Alfredo De Massis ― L’innovation à travers la tradition

Alfredo De Massis ― L’innovation à travers la tradition

Professeur à l’International Institute for Management Development (IMD) de Lausanne, en Suisse, Alfredo De Massis évoque la manière dont les entreprises familiales peuvent susciter l’innovation, mais aussi les risques et les défis inhérents au fait de travailler en famille.

On dit souvent que les entreprises familiales détestent le risque et qu’elles sont donc moins innovantes. Une vision simpliste qui fait bondir Alfredo De Massis. «Beaucoup d’entreprises très anciennes sont familiales, souligne-t-il. Alors que les études montrent que dans la durée, il est impossible de conserver un avantage concurrentiel sans innover.»

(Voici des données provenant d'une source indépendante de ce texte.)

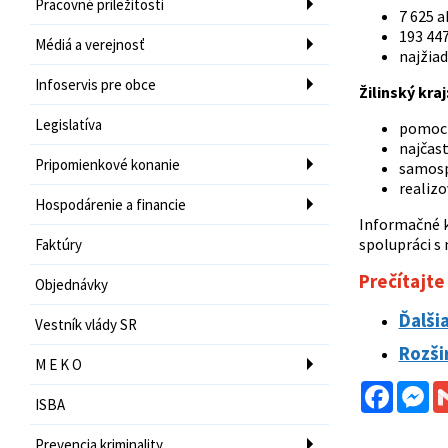
Pracovné príležitosti
7 625 a
193 447
Médiá a verejnosť
najžiad
Infoservis pre obce
Žilinský kraj
Legislatíva
pomoc 
najčast
Pripomienkové konanie
samospr
realizo
Hospodárenie a financie
Informačné 
spolupráci s
Faktúry
Prečítajte 
Objednávky
Ďalši
Vestník vlády SR
Rozši
M E K O
Facebo
Me
ISBA
Prevencia kriminality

Alfredo De Massis est professeur d’entrepreneuriat et entreprises familiales à l’IMD de Lausanne et à l’université libre de Bolzano-Bozen, dans la province du Haut-Adige, en Italie. Axées sur la gestion et la gouvernance des entreprises familiales, ses recherches mettent en lumière le fait que les chefs de ces sociétés pas comme les autres doivent jongler entre objectifs économiques et enjeux non financiers, tout en trouvant un délicat équilibre entre tradition et innovation. «Ce que j’étudie, c’est la façon dont ces dirigeants utilisent l’histoire et les racines de l’entreprise pour avancer, confie-t-il depuis son bureau de Lausanne. Une grande partie de mon travail porte sur le rôle de la tradition dans l’innovation.»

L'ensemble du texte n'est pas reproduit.